-- EXTRACTED ENTRIES --

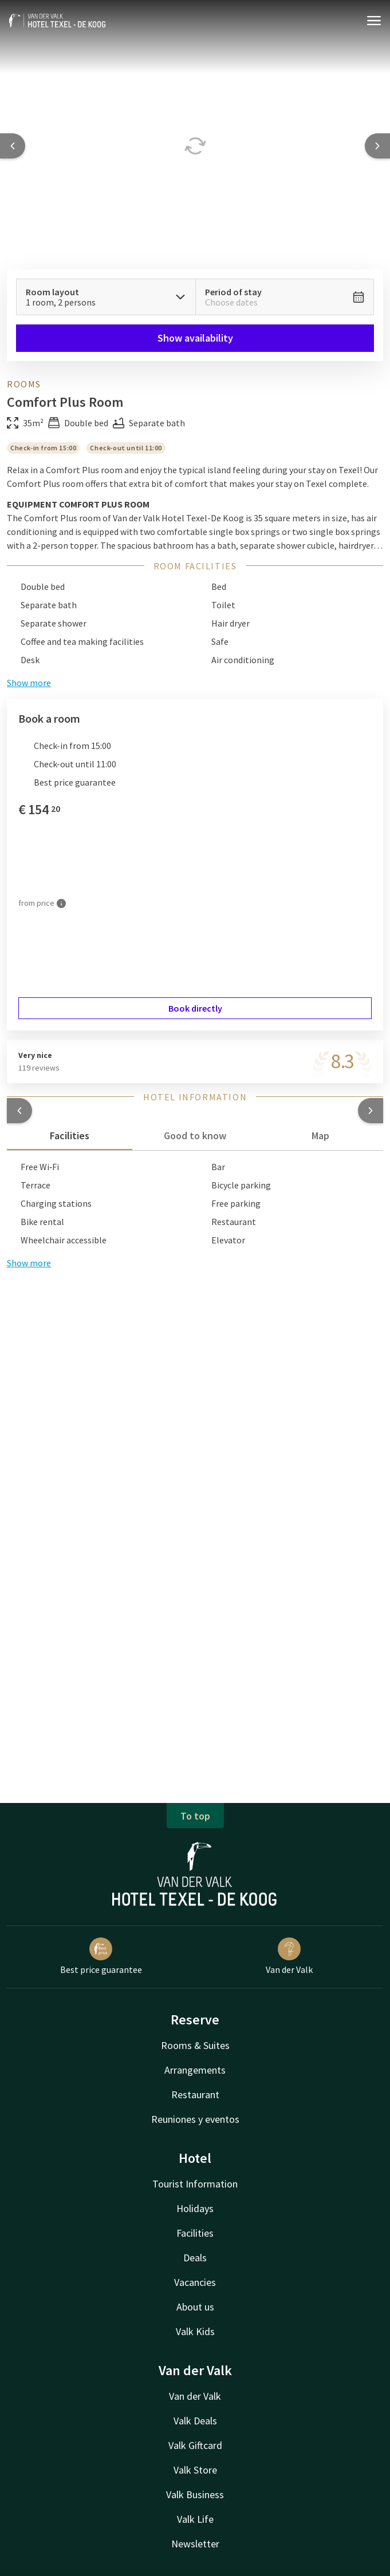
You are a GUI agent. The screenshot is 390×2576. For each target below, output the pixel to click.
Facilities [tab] (69, 1135)
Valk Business (195, 2494)
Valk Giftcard (195, 2445)
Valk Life (195, 2519)
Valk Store (195, 2469)
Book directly (195, 1008)
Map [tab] (320, 1135)
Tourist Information (195, 2183)
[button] (19, 1110)
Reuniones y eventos (195, 2119)
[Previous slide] (12, 145)
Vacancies (195, 2282)
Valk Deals (195, 2420)
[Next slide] (377, 145)
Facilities (195, 2233)
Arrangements (195, 2069)
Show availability (195, 337)
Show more (29, 1263)
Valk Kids (195, 2331)
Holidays (195, 2208)
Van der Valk (195, 2396)
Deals (195, 2257)
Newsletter (195, 2543)
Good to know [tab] (195, 1135)
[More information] (61, 903)
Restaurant (195, 2094)
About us (195, 2306)
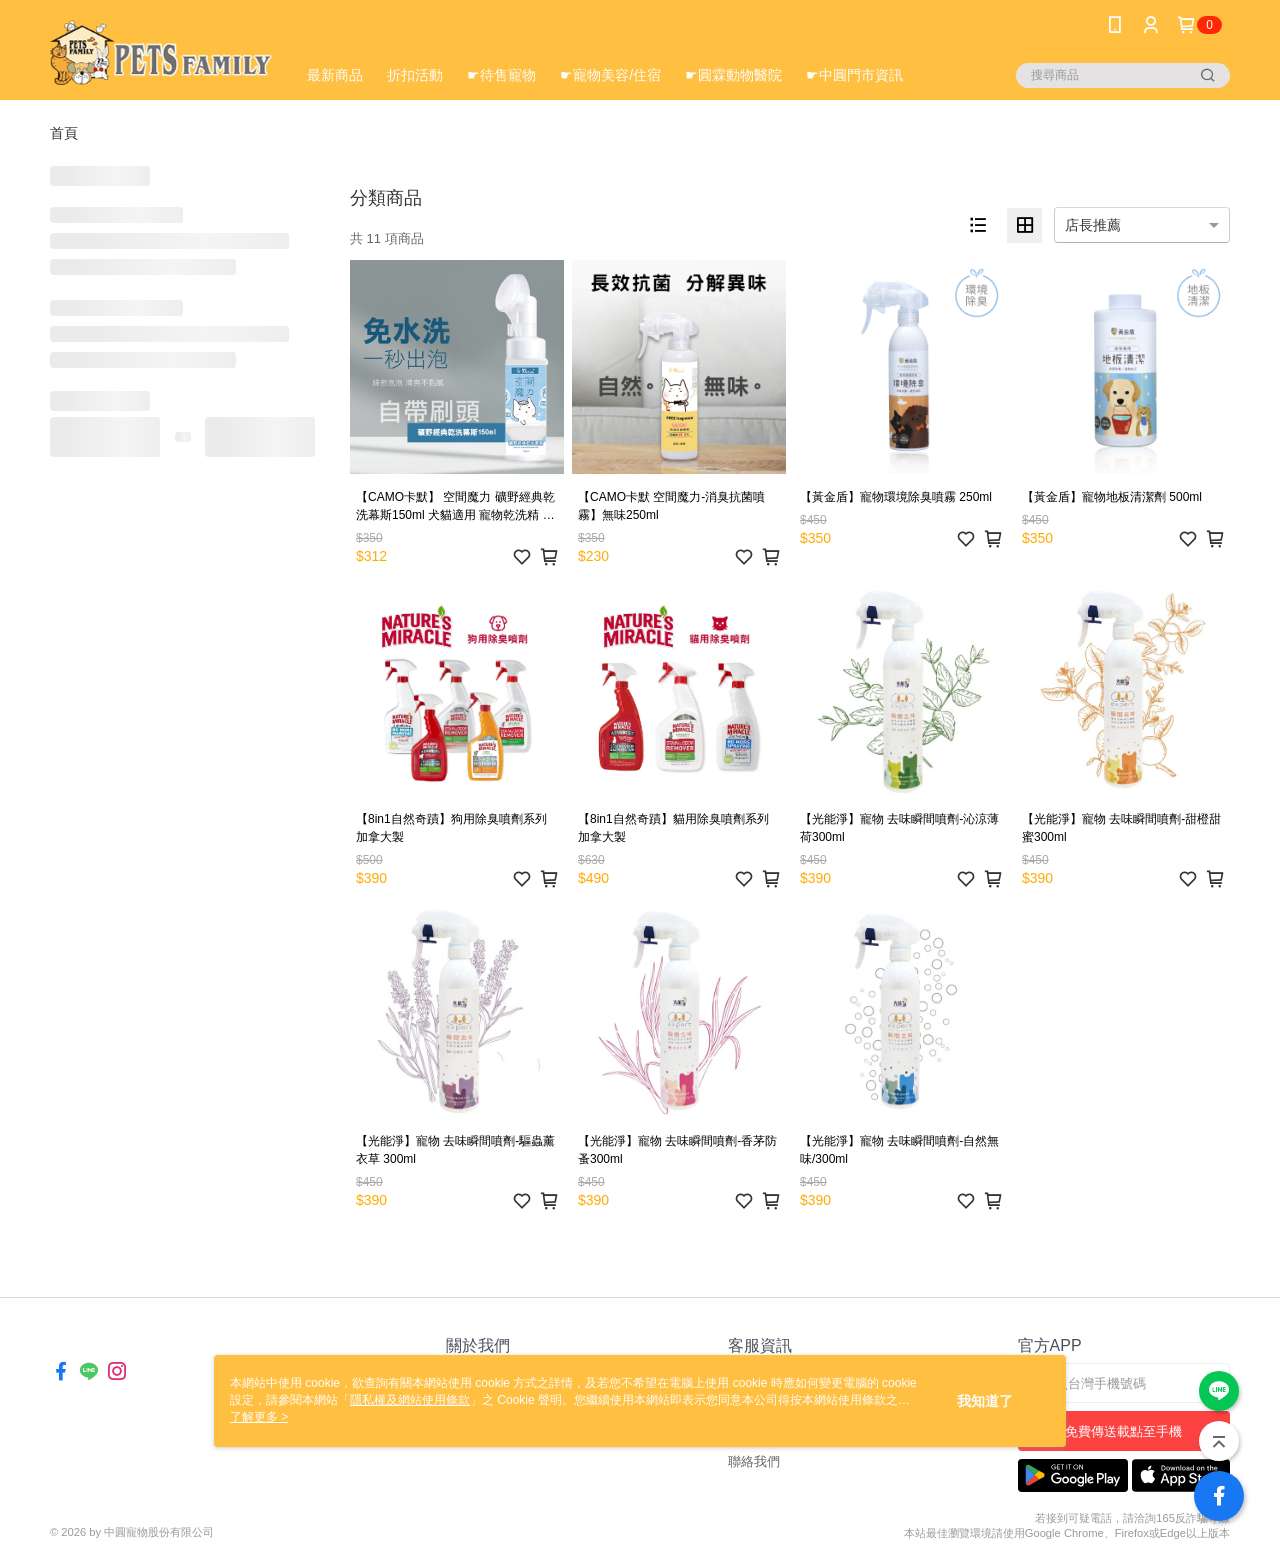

-- WHAT NEEDS TO BE DONE --
The response should hold exactly the lines starting at the line with "Valk Giftcard (195, 2445)" and ending at the line with "Arrangements (195, 2069)", and no other line of the material above.

-- RESULT OF THIS TASK --
Valk Giftcard (195, 2445)
Valk Life (195, 2519)
Valk Store (195, 2469)
Book directly (195, 1008)
Map [tab] (320, 1135)
Tourist Information (195, 2183)
[button] (19, 1110)
Reuniones y eventos (195, 2119)
[Previous slide] (12, 145)
Vacancies (195, 2282)
Valk Deals (195, 2420)
[Next slide] (377, 145)
Facilities (195, 2233)
Arrangements (195, 2069)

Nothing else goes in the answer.